The due diligence of optimizing parallel BFS
How RGBSM worked hard to win the Fastcode Programming Challenge
This is my third post on the Fastcode Programming Challenge (FCPC). Previously, I reported on the overall competition and Track 1 (SSSP).
RGBSM wins BFS track at FCPC
Congratulations to RGBSM for besting a crowded field of talented coders to win Track 1 (BFS) at last month’s Fastcode Programming Challenge (FCPC). We received 13 submissions for BFS. The competition was fierce, but RGBSM left no doubt about overall victory, as the team scored best for both low-diameter and high-diameter graphs. Here are the overall edges-per-second scores of the top three teams:
660.77M — RGBSM (IIT Tirupati)
592.43M — TD-Badger (University of Wisconsin at Madison)

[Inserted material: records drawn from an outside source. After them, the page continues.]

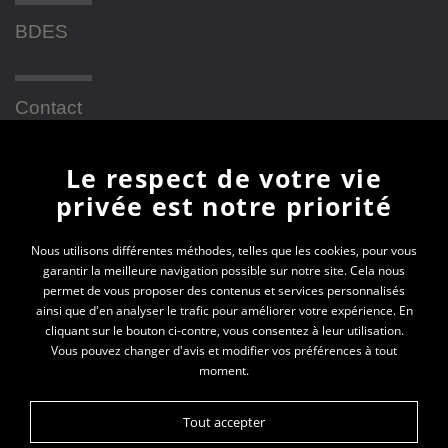
BDES
Contact
Le respect de votre vie
Newsletter
privée est notre priorité
En vous inscrivant à la newsletter, vous recevrez
Nous utilisons différentes méthodes, telles que les cookies, pour vous
garantir la meilleure navigation possible sur notre site. Cela nous
toutes les actualités des PEP 69
permet de vous proposer des contenus et services personnalisés
ainsi que d'en analyser le trafic pour améliorer votre expérience. En
Votre e-mail*
cliquant sur le bouton ci-contre, vous consentez à leur utilisation.
Vous pouvez changer d'avis et modifier vos préférences à tout
moment.
Tout accepter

525.73M — TuT (Institute of Computing Technology, Chinese Academy of Sciences)
The RGBSM team consists of second-year PhD student Marati Bhaskar and his advisor, Raghavendra Kanakagiri. Marati told me how RGBSM made it to the competition:
We have a course here on parallel computing, and my advisor told us about FCPC during the course. But I had my final exams at the time, so we actually started after December. At that point we had less than a month, but I fully dedicated that month to the competition.

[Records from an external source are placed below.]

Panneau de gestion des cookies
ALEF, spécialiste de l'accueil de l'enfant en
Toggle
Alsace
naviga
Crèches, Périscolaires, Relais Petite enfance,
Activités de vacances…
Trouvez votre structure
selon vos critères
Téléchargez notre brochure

What a month! But Marati was prepared, because for over a year his PhD focus has been high-performance computing. Specifically, he’s concentrating on distributing tensor contractions on heterogeneous platforms. He explained to me how he got into his field:
Performance engineering is interesting because nowadays all the machines are heterogeneous and have multiple nodes. If you’re just doing sequential programming, you’re leaving the resources behind. You need to use the resources efficiently. So that's what got me interested to learn about parallel programming.
To appreciate Track 1 at FCPC (both BFS and SSSP), it helps to know about direction-optimizing breadth-first search. This is the canonical domain knowledge telling us to use different algorithms for low-diameter and high-diameter BFS/SSSP. The original tech report title describes the distinction as “searching for a parent instead of fighting over children.” Very briefly, the traditional top-down BFS grows a tree from the inside with a frontier where nodes are “fighting over children,” but this is inefficient for low-diameter graphs. In that case, it’s better to go bottom-up by growing the tree from the outside with a frontier where nodes are “searching for a parent.” The figure below labels the two directions as “push” (fighting over children) and “pull” (searching for a parent).

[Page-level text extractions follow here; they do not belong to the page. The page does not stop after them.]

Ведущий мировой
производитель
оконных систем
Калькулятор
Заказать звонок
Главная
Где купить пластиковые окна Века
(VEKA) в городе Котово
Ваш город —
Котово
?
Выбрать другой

I asked Marati about the RGBSM approach, and he sketched the basics:
We were implementing that algorithm. But there was overhead in calculating the frontier edges, so we thought, how can we reduce the overhead of switching between the top-down and bottom-up approaches? Then we came up with simple heuristic, to use the frontier size (i.e. nodes) as a proxy for counting the frontier edges.
Later in our conversation, I realized that much (most?) of what Marati learned in FCPC never made it into his paper:
Of the optimizations mentioned in our paper, most were pretty easy to implement. We tried implementing many other optimizations, which were often very difficult. We were sure they would help, but in the end, they didn't, and that was surprising for us. We worked very hard on threads — to launch each thread once and reuse threads without destroying them. That was especially challenging. And we tried using vector instructions and using local frontier flushing, for example. Logically, we believed they would help performance. But they didn’t, because the actual performance depends on the specific graphs being processed, and also on the underlying hardware.
Marati’s story sounds to me like a perfect example of Brian Wheatman’s essence of SPE: “doing your due diligence, and doing it well.”
How much diligence is due? I got a sense of the answer after I asked Marati what differentiated RGBSM from the competition.
The Standard Template Library (STL) is a very good library, but its goal is making things easier, not making the program as efficient as possible. So we didn't use any of the pre-built libraries. We wrote everything from scratch.